(DATA PROVIDED Opens)

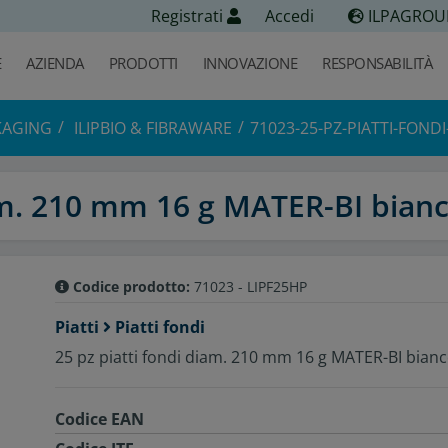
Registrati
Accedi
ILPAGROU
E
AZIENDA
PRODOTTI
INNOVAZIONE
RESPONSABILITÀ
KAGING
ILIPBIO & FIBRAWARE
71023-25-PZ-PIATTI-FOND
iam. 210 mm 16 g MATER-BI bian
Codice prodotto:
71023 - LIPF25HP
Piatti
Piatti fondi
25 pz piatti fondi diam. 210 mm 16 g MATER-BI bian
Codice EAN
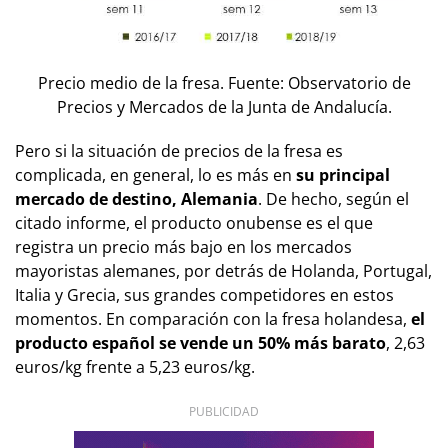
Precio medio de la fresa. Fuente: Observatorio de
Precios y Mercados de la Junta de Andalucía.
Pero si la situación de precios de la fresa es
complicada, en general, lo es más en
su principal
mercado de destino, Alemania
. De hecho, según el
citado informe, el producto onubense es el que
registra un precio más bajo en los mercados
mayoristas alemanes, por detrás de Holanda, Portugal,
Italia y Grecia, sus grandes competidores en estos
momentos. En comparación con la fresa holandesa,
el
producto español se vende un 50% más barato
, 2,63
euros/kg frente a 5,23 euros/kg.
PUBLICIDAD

(DATA PROVIDED Closes)
(DATA PROVIDED Opens)

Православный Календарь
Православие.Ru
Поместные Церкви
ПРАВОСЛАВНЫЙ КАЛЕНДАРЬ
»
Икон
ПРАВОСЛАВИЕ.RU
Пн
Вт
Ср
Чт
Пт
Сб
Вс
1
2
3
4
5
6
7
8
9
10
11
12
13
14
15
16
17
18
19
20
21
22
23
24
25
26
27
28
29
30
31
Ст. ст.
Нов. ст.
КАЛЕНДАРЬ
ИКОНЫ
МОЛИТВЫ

(DATA PROVIDED Closes)
(DATA PROVIDED Opens)

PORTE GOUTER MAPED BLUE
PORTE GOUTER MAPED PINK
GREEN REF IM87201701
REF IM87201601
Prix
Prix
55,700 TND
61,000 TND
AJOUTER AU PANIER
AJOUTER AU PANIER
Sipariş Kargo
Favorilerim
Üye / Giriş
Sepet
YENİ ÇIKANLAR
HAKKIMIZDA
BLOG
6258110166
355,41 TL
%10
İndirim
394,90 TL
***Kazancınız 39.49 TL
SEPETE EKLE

(DATA PROVIDED Closes)

▶ _DIRECTIONS_
Set the pictures aside and transcribe exactly the stretch of lines above, beginning with the one holding "71023-25-PZ-PIATTI-FOND" and ending with the one holding "su principal".

▶ _RESULT OF THE EXERCISE_
71023-25-PZ-PIATTI-FOND
iam. 210 mm 16 g MATER-BI bian
Codice prodotto:
71023 - LIPF25HP
Piatti
Piatti fondi
25 pz piatti fondi diam. 210 mm 16 g MATER-BI bian
Codice EAN
Precio medio de la fresa. Fuente: Observatorio de
Precios y Mercados de la Junta de Andalucía.
Pero si la situación de precios de la fresa es
complicada, en general, lo es más en
su principal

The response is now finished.